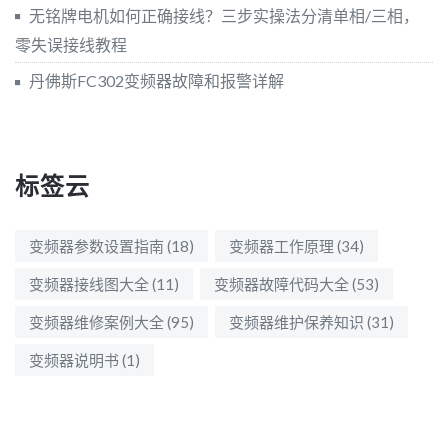
无铭牌电机如何正确接线？三步实操法分清单相/三相，
零失误接线教程
丹佛斯FC302变频器故障和报警详解
标签云
变频器参数设置指南
(18)
变频器工作原理
(34)
变频器接线图大全
(11)
变频器故障代码大全
(53)
变频器维修案例大全
(95)
变频器维护保养知识
(31)
变频器说明书
(1)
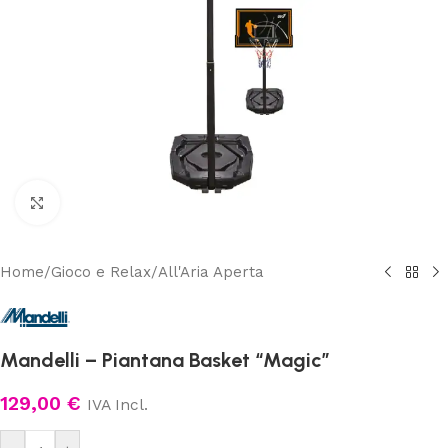
Clicca per ingrandire
Home
/
Gioco e Relax
/
All'Aria Aperta
Mandelli – Piantana Basket “Magic”
129,00
€
IVA Incl.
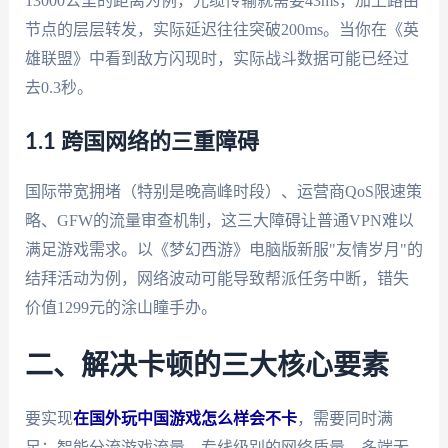
13000公里的距离为例，光缆传输就需要43ms，加上路由
节点的层层转发，实际延迟往往突破200ms。当你在《英
雄联盟》中看到敌方闪现时，实际战斗数据可能已经过
去0.3秒。
1.1 跨国网络的三重障碍
国际带宽拥堵（特别是晚高峰时段）、运营商QoS限速策
略、GFW的流量审查机制，这三大障碍让普通VPN难以
满足游戏需求。以《梦幻西游》电脑版新服"友情岁月"的
结拜活动为例，网络波动可能导致帮派任务中断，错失
价值1299元的涂山瞳手办。
二、解决卡顿的三大核心要素
要实现
在国外玩中国游戏怎么样会不卡
，需要同时满
足：智能分流游戏流量、专线级别的网络质量、多端无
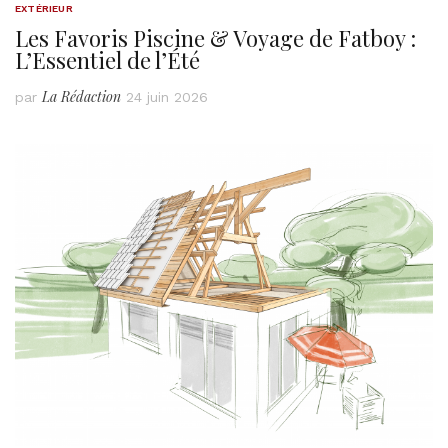
EXTÉRIEUR
Les Favoris Piscine & Voyage de Fatboy :
L’Essentiel de l’Été
La Rédaction
par
24 juin 2026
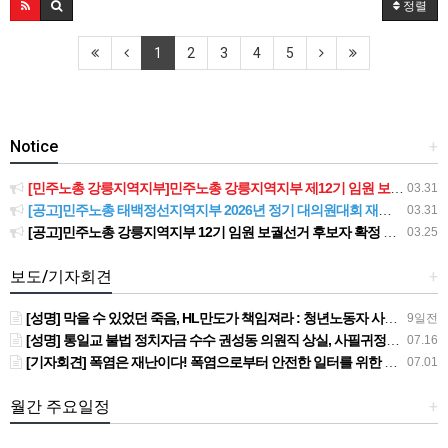
정렬
1
2
3
4
5
Notice
+
[민주노총 강릉지역지부]민주노총 강릉지역지부 제12기 임원 보궐선거결과 공고
03.31
[공고]민주노총 태백정선지역지부 2026년 정기 대의원대회 재소집 건
03.31
[공고]민주노총 강릉지역지부 12기 임원 보궐선거 후보자 확정 공고
03.25
보도/기자회견
+
[성명] 막을 수 있었던 죽음, HL만도가 책임져라 : 청년노동자 사망사고의 철저한 진상규명과 재발방지 대책 마련하라
9일전
[성명] 통일교 불법 정치자금 수수 권성동 의원직 상실, 사필귀정이다
07.16
[기자회견] 폭염은 재난이다! 폭염으로부터 안전한 일터를 위한 민주노총 강원지역본부 폭염감시단 선포 기자회견
07.01
월간 주요일정
+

————————

◆ Your instructions:
Copy every line of the listing containing the string "기자회견".

◆ Response area:
보도/기자회견
[기자회견] 폭염은 재난이다! 폭염으로부터 안전한 일터를 위한 민주노총 강원지역본부 폭염감시단 선포 기자회견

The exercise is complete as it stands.